WHAT IS NEEDED:
Go through the entries below and copy every line that holds the word "rosaces".

PROVIDED ENTRIES:
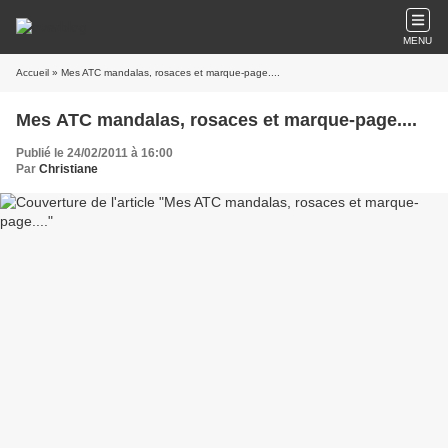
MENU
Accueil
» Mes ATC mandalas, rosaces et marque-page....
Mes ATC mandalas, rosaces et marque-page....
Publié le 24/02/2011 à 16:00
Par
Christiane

==

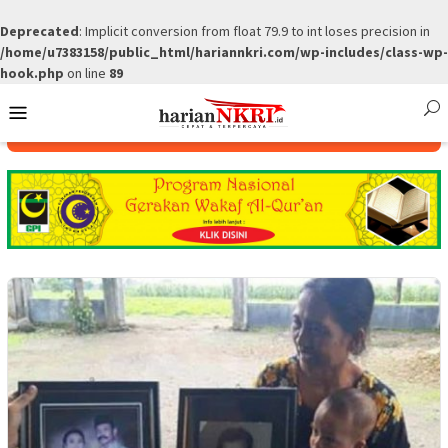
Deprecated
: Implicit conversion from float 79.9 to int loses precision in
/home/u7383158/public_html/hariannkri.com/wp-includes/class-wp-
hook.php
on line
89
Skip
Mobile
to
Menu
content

TASK RESPONSE:
» Mes ATC mandalas, rosaces et marque-page....
Mes ATC mandalas, rosaces et marque-page....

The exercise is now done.